PROBLEM TO WORK ON: Exactly the lines below from the one with "exchanges. In some" up to and including the one with "eating disorder, has shown high rates" make up the answer, with nothing else added.

RECORDS FOR THIS EXERCISE:
#####

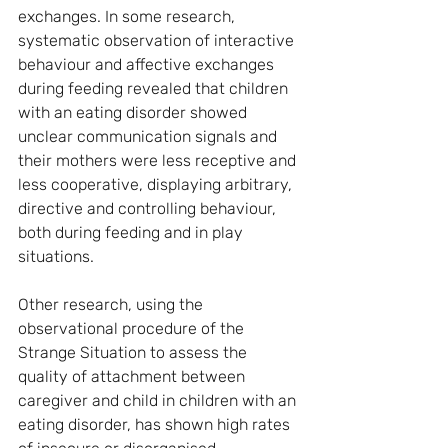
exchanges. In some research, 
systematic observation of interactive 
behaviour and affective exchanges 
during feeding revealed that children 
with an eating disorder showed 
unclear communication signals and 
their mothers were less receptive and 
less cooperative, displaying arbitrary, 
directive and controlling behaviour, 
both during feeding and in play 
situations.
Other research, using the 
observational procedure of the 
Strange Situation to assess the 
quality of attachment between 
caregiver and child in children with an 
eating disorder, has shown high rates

#####

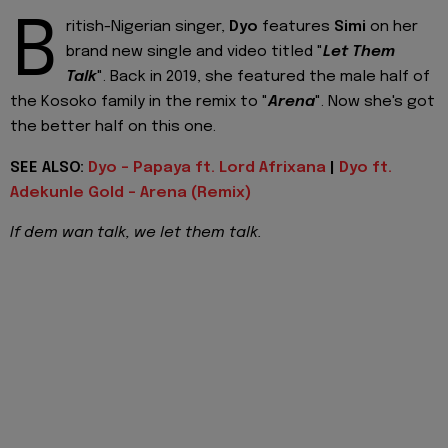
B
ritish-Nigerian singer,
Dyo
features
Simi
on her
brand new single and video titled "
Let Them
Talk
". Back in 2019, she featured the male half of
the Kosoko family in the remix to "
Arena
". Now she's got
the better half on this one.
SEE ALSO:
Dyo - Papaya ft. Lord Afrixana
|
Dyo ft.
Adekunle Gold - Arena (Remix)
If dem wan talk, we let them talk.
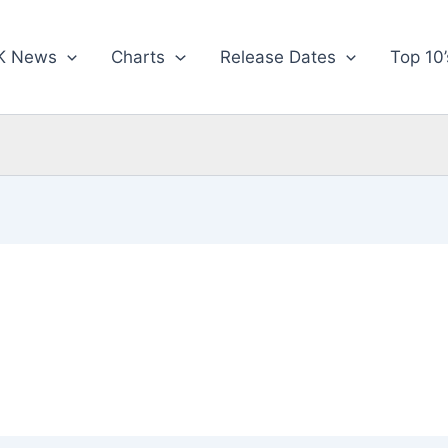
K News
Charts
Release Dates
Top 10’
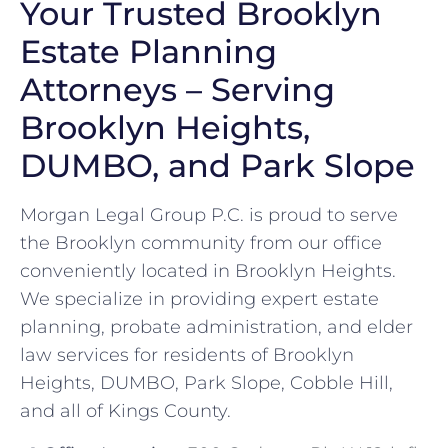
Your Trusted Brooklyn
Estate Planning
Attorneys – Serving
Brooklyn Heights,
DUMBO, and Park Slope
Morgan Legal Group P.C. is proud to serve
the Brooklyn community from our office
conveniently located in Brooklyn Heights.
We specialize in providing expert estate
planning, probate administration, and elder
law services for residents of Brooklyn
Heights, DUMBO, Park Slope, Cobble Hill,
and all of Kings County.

#####

TASK ANSWER:
exchanges. In some research, 
systematic observation of interactive 
behaviour and affective exchanges 
during feeding revealed that children 
with an eating disorder showed 
unclear communication signals and 
their mothers were less receptive and 
less cooperative, displaying arbitrary, 
directive and controlling behaviour, 
both during feeding and in play 
situations.
Other research, using the 
observational procedure of the 
Strange Situation to assess the 
quality of attachment between 
caregiver and child in children with an 
eating disorder, has shown high rates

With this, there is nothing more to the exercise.